At about 2:45pm, 2 Inyo County deputies arrived at Wyman Canyon with OHV’s to assist in the search for Steven. After driving approximately 15 miles, the deputies met up with members of the SAR team. The deputies were told that 6 SAR members were ascending a narrow canyon in an attempt to locate Steven. Shortly after the deputies started up the narrow canyon with the OHVs a SAR team member advised that they located Steven and he was uninjured and in good health.
Two anonymous subjects, who were in the area on OHVs, gave Steven a ride down the canyon to the deputy’s location. Steven said he was riding his motorcycle down a ravine when his motorcycle stopped running due to mechanical problems. Steven said he was unable to get his motorcycle started and had to stay the night. Steven was driven back to Deep Springs College where he was reunited with Michael.
Thank you to the Inyo County SAR team for your quick response!
Inyo County Narcotic Enforcement Team members participate in short-haul helicopter training in the San Louis Obispo area May 1st and 2nd. Participants also included local agencies within California as well as federal agencies. The short-haul method is the safest and fastest way for law enforcement to enter and exit rural mountainous terrain during marijuana eradication and reclamation missions. For more photos – check out our Facebook page!
The Inyo County Sheriff’s Office recently held a two day advanced OHV training specifically for the Sheriff’s OHV Patrol and Enforcement Detail. OHV patrol duties participated in classroom education as well hands-on instruction techniques for towing and recovering OHV’s that are stuck or inoperable. The class wrapped up with an OHV patrol through the Coyote Flats area and an exercise on safely maneuvering OHVs through difficult terrain. The Inyo County Sheriff’s OHV Enforcement Detail is made possible through the CA State Department of Parks and Recreation OHV Division grant opportunities.
This afternoon Bishop Union High School students (along with the assistance from Inyo County Probation Department, California Highway Patrol, Bishop Police Department, Inyo County Sheriff’s Office, Bishop Volunteer Fire Department and Symons Ambulance Services) participated in the Every 15 Minutes Program. The program is tailored specifically to high school students (juniors and seniors), with an overarching goal of creating a very real-life enactment of the effects of drinking and driving.

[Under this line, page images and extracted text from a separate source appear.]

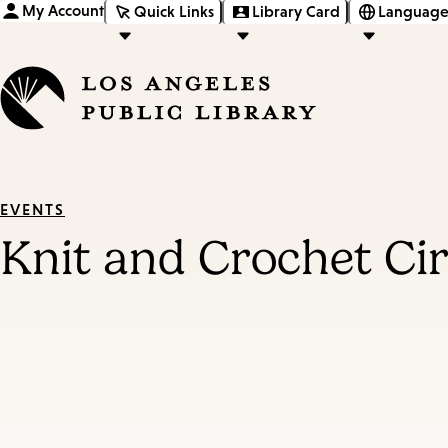
My Account
Quick Links
Library Card
Language
EVENTS
Knit and Crochet Cir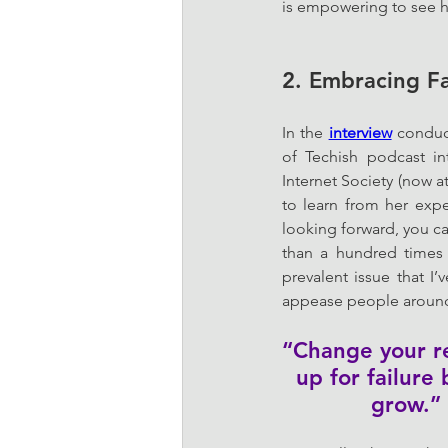
is empowering to see h
2. Embracing Fa
In the 
interview
 conduc
of Techish podcast i
Internet Society (now a
to learn from her exp
looking forward, you ca
than a hundred times 
prevalent issue that I
appease people around u
“Change your rel
up for failure
grow.” 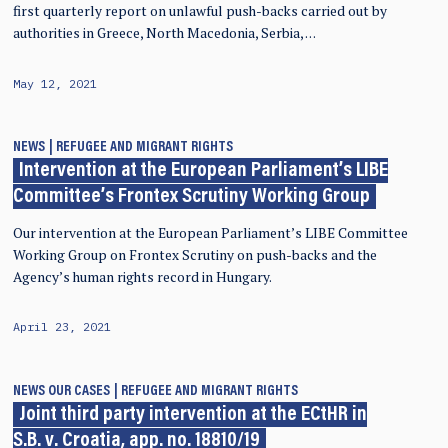
first quarterly report on unlawful push-backs carried out by
authorities in Greece, North Macedonia, Serbia, …
May 12, 2021
NEWS
REFUGEE AND MIGRANT RIGHTS
Intervention at the European Parliament’s LIBE
Committee’s Frontex Scrutiny Working Group
Our intervention at the European Parliament’s LIBE Committee
Working Group on Frontex Scrutiny on push-backs and the
Agency’s human rights record in Hungary.
April 23, 2021
NEWS
OUR CASES
REFUGEE AND MIGRANT RIGHTS
Joint third party intervention at the ECtHR in
S.B. v. Croatia, app. no. 18810/19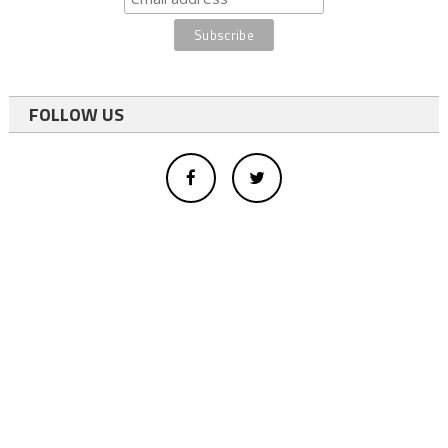
FOLLOW US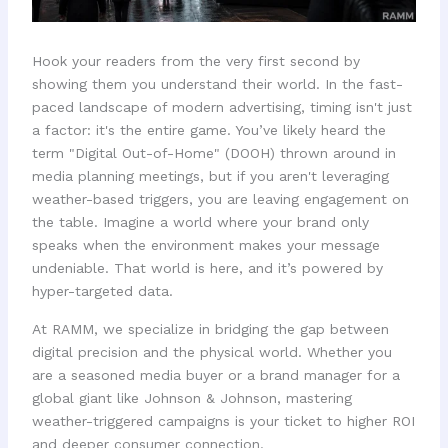
Hook your readers from the very first second by
showing them you understand their world. In the fast-
paced landscape of modern advertising, timing isn't just
a factor: it's the entire game. You’ve likely heard the
term "Digital Out-of-Home" (DOOH) thrown around in
media planning meetings, but if you aren't leveraging
weather-based triggers, you are leaving engagement on
the table. Imagine a world where your brand only
speaks when the environment makes your message
undeniable. That world is here, and it’s powered by
hyper-targeted data.
At RAMM, we specialize in bridging the gap between
digital precision and the physical world. Whether you
are a seasoned media buyer or a brand manager for a
global giant like Johnson & Johnson, mastering
weather-triggered campaigns is your ticket to higher ROI
and deeper consumer connection.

This year the demonstration involved a two vehicle collision. CHP conducted a DUI investigation on the suspect, while other agencies assisted with medical treatment on the victims and traffic control. Two students were critically injured resulting in one being flown out by CHP helicopter and another pronounced dead at the scene. The performance was a sobering reminder that drinking and driving do not mix. Great job to all involved!
With the increase of inmates serving longer sentences due to state realignment, the Inyo County Jail (ICJ) is offering many more services for inmates so that time spent incarcerated is time spent working toward a new work skill or toward personal development. Some of the services offered include: GED and Job Skill Training, Kid and Parent University, Moral Recognition Therapy Class, Toiyabe Indian Health Project Services, Alcoholics Anonymous, Mental Health Services, as well as faith-based services. The staff at ICJ and the volunteers who assist in the programs really work hard to support the inmates with opportunities for self-improvement. The programs are a result of the collaborative effort of the Community Corrections Partnership (CCP).